• [TRY IT]: In the data below, how many lines include the string "awesome"? Give only the number.

Records from a data source
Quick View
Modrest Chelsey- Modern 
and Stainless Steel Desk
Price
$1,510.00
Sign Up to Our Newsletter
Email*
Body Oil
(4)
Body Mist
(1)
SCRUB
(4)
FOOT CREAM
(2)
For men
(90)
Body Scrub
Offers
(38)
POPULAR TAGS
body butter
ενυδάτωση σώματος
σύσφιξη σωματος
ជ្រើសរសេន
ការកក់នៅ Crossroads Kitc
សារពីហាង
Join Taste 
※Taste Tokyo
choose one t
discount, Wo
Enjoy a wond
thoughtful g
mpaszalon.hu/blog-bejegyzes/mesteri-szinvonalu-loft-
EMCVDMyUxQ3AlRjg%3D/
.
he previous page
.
* * *
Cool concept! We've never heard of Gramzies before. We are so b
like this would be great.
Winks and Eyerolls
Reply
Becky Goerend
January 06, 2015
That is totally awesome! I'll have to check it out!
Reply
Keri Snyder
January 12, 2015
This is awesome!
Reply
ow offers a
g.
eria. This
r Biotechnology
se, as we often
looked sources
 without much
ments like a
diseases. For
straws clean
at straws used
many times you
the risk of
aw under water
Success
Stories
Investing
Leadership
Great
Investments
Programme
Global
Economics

• [RESULT OF THIS EXERCISE]: 2